TASK ITEM – Repeat only the lines below from the one that contains "Версия 3.1.5.332" through the final line, exactly. Omit pictures.

RECORD EXTRACTS –
== == ==

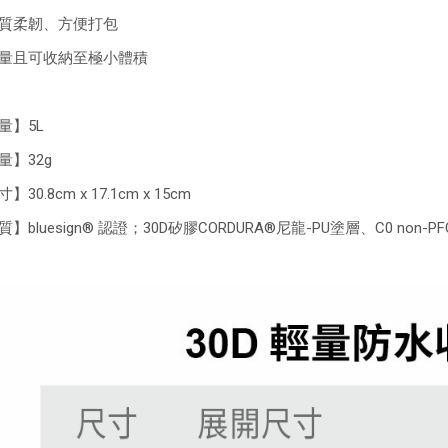
質柔韌、方便打包
量且可收納至極小體積
量】5L
量】32g
】30.8cm x 17.1cm x 15cm
】bluesign® 認證；30D矽膠CORDURA®尼龍-PU塗層、C0 non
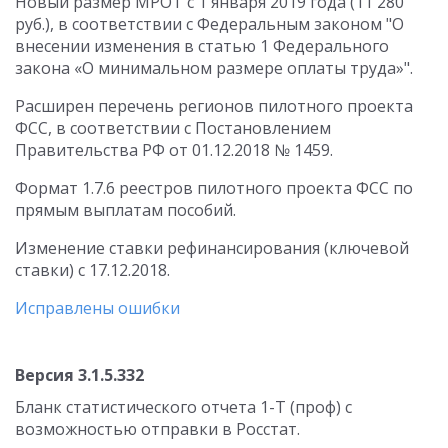
Новый размер МРОТ с 1 января 2019 года (11 280
руб.), в соответствии с Федеральным законом "О
внесении изменения в статью 1 Федерального
закона «О минимальном размере оплаты труда»".
Расширен перечень регионов пилотного проекта
ФСС, в соответствии с Постановлением
Правительства РФ от 01.12.2018 № 1459.
Формат 1.7.6 реестров пилотного проекта ФСС по
прямым выплатам пособий.
Изменение ставки рефинансирования (ключевой
ставки) с 17.12.2018.
Исправлены ошибки
Версия 3.1.5.332
Бланк статистического отчета 1-Т (проф) с
возможностью отправки в Росстат.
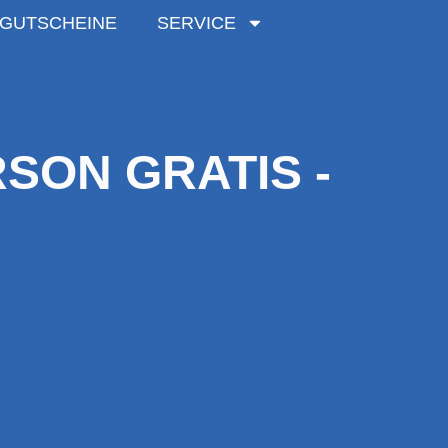
GUTSCHEINE
SERVICE
RSON GRATIS -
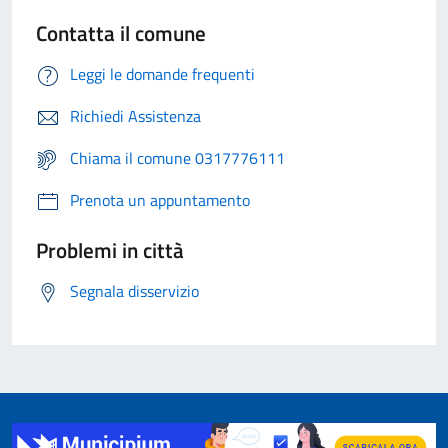
Contatta il comune
Leggi le domande frequenti
Richiedi Assistenza
Chiama il comune 0317776111
Prenota un appuntamento
Problemi in città
Segnala disservizio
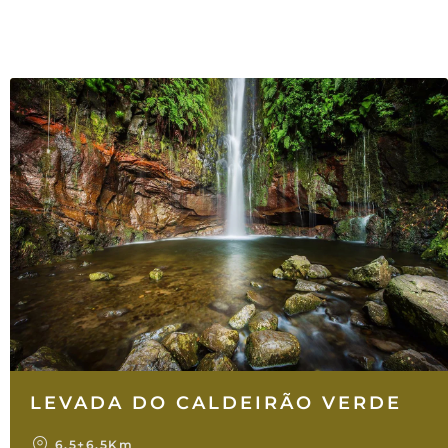
LEVADA DO CALDEIRÃO VERDE
6.5+6.5Km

== == ==

SOLUTION FOR THIS TASK –
Версия 3.1.5.332
Бланк статистического отчета 1-Т (проф) с
возможностью отправки в Росстат.
GUTSCHEINE
SERVICE
RSON GRATIS -
Contatta il comune
Leggi le domande frequenti
Richiedi Assistenza
Chiama il comune 0317776111
Prenota un appuntamento
Problemi in città
Segnala disservizio
LEVADA DO CALDEIRÃO VERDE
6.5+6.5Km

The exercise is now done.